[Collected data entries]
--*--
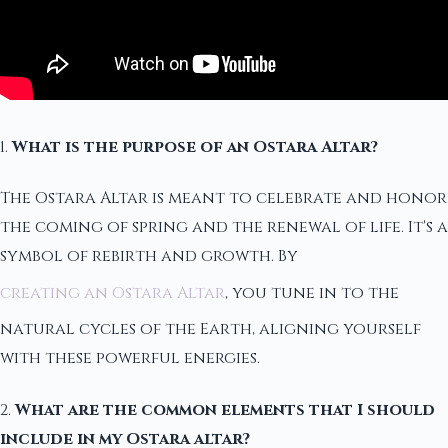
1.
What is the purpose of an Ostara Altar?
The Ostara Altar is meant to celebrate and honor
the coming of spring and the renewal of life. It's a
symbol of rebirth and growth. By
creating an Ostara Altar
, you tune in to the
natural cycles of the Earth, aligning yourself
with these powerful energies.
2.
What are the common elements that I should
include in my Ostara altar?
--*--
• _WORK ORDER_
When an image appears in the data, skip it and output the rest exactly.

• _ANSWER FOR THIS EXERCISE_
1.
What is the purpose of an Ostara Altar?
The Ostara Altar is meant to celebrate and honor
the coming of spring and the renewal of life. It's a
symbol of rebirth and growth. By
creating an Ostara Altar
, you tune in to the
natural cycles of the Earth, aligning yourself
with these powerful energies.
2.
What are the common elements that I should
include in my Ostara altar?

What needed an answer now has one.